Ask HN: How low is too low for a Glassdoor review? - tonym9428
When accepting or considering an offer, what is the lowest Glassdoor review that you think is acceptable.<p>I&#x27;ve gotten an offer from a healthcare company who has a rating of 2.0 and that is scaring me.<p>Every previous company I worked for was in tech and had a rating of 4.0 or better
======
ocdtrekkie
I would look at the substance, not the rating, and see how it meshes with
their own perception of them. Bear in mind a lot of companies are going to see
Glassdoor reviews posted by angry ex employees most of all. How many people
stop to post positive reviews of former employers there? And I suspect a lot
of tech companies game the system a bit, have a lot of current employees
placing reviews, etc.

But ideally if you've met some people there and have a feel for the company,
you're going to have some impression or gut feeling if those reviews are right
or not. Trust that feeling.

------
erikig
This is a good question and I'm curious to see the HN community's responses.
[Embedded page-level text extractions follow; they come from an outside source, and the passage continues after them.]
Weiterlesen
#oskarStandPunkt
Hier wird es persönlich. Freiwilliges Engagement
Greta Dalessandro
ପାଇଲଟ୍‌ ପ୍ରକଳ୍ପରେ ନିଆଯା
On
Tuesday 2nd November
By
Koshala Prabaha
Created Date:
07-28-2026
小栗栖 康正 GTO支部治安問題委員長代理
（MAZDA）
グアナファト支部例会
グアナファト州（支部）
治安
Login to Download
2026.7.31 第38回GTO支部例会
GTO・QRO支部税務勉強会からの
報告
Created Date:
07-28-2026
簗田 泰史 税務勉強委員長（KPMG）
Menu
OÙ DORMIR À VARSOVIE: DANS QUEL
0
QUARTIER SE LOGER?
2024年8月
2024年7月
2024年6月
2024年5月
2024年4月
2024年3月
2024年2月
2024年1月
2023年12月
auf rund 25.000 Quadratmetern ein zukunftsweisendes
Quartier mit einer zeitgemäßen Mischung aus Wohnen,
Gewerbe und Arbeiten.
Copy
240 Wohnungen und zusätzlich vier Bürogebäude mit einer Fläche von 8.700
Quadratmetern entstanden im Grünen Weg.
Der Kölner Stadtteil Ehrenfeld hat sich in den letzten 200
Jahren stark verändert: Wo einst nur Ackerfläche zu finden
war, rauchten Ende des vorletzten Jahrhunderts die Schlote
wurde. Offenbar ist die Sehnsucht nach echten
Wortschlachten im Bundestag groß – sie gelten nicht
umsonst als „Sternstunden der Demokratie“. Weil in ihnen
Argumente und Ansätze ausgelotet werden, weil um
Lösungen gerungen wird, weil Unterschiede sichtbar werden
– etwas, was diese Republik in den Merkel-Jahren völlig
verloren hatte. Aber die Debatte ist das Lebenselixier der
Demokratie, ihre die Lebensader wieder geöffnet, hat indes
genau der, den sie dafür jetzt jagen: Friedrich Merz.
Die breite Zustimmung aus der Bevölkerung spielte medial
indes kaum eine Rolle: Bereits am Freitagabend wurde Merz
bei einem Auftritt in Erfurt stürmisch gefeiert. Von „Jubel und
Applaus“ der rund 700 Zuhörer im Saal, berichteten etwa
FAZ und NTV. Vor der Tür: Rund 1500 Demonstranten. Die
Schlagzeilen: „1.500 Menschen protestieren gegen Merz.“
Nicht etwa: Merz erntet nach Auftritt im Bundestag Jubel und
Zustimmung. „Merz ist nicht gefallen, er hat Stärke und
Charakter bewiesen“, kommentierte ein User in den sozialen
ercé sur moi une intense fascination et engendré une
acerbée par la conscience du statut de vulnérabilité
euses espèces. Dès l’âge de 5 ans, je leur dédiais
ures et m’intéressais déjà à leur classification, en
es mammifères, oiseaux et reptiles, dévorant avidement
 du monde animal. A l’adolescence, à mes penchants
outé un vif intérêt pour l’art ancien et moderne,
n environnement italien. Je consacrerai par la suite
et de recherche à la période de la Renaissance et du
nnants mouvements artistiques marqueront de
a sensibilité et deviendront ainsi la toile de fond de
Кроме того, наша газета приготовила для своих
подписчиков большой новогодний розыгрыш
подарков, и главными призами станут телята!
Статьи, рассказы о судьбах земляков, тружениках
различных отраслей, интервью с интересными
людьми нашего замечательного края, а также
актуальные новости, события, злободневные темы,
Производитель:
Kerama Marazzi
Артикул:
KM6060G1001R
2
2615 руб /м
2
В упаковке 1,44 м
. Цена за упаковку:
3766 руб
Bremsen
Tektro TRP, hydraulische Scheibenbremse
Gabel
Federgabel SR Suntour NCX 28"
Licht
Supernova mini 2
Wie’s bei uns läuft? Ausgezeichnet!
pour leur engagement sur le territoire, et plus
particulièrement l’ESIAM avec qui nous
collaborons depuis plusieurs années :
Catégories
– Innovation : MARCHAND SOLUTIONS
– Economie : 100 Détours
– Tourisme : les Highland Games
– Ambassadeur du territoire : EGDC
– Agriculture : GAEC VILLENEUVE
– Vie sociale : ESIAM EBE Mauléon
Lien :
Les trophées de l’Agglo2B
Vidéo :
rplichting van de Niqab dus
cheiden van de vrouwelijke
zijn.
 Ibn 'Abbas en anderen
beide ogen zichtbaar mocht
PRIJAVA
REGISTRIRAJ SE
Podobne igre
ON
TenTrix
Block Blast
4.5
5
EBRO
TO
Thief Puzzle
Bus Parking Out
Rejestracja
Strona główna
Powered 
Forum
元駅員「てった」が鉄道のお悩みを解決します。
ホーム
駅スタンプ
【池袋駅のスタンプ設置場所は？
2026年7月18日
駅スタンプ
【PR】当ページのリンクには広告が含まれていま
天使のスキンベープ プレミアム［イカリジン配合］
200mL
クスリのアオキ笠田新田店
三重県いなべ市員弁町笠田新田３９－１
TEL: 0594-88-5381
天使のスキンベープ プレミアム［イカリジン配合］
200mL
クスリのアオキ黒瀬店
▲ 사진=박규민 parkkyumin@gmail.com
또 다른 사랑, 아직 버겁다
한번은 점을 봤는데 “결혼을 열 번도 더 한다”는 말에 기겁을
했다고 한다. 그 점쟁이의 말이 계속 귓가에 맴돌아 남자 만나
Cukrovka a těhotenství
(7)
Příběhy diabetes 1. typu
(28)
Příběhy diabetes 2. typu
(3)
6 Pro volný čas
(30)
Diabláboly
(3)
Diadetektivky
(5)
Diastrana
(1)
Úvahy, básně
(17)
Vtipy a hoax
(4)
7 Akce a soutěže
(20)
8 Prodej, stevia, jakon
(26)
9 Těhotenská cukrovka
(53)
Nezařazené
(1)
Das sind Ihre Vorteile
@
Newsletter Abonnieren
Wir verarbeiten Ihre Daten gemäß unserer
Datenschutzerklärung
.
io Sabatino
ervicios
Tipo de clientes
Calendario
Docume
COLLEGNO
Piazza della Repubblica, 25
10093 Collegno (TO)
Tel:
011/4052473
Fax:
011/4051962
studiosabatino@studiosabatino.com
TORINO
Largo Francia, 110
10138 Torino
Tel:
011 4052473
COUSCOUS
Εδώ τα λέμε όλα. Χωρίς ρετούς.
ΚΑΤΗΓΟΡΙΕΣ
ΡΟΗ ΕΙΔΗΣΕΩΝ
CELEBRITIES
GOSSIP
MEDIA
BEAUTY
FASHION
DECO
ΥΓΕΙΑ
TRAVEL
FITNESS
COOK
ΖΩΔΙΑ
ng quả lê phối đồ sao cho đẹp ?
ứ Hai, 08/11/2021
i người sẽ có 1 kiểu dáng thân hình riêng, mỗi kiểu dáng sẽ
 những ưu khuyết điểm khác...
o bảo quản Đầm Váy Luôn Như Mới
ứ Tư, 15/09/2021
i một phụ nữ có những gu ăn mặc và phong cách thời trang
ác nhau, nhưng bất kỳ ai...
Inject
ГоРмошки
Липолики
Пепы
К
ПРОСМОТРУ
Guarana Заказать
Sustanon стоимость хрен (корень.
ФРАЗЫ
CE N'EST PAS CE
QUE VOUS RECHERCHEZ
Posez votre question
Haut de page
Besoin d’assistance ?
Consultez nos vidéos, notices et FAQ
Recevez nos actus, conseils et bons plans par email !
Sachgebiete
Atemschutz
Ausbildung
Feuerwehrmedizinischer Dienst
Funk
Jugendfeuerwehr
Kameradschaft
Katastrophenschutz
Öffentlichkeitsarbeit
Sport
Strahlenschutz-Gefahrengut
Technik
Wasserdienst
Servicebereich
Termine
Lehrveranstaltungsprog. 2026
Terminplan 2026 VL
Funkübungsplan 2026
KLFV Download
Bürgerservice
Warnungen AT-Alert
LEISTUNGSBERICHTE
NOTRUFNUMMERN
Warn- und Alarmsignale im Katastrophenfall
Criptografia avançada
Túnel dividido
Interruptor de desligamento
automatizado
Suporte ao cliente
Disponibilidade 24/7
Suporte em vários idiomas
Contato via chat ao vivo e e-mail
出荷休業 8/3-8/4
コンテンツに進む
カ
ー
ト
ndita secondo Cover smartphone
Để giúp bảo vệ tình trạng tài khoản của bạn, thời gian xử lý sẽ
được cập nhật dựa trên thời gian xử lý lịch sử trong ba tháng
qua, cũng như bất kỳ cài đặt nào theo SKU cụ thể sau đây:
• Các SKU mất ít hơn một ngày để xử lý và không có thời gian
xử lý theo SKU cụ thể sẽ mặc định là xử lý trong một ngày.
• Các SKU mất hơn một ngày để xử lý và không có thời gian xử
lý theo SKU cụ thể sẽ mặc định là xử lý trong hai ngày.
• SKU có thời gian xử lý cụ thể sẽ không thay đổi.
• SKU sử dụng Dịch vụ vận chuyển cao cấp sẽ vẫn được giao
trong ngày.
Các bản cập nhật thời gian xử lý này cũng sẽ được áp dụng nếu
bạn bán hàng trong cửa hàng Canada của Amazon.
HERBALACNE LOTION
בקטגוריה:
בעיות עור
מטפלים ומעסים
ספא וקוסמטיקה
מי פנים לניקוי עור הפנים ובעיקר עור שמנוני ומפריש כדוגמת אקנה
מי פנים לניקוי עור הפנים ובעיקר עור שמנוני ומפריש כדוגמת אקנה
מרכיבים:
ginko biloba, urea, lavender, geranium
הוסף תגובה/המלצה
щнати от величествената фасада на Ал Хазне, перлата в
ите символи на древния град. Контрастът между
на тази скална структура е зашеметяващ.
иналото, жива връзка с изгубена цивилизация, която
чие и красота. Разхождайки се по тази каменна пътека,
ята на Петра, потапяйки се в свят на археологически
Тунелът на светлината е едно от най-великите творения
I would first check to confirm that the rating is statistically significant
and sound. Do both companies you are comparing collect ratings from active
team members? Are the ratings for the healthcare company from disgruntled
employees that left?

I would also pose that question to the healtcare company and the team that you
spoke to during the interview process. I would ask the questions like these:

\- Is the team aware of the issues?

\- What steps are being taken?

\- What can I as a new employee do to make things better?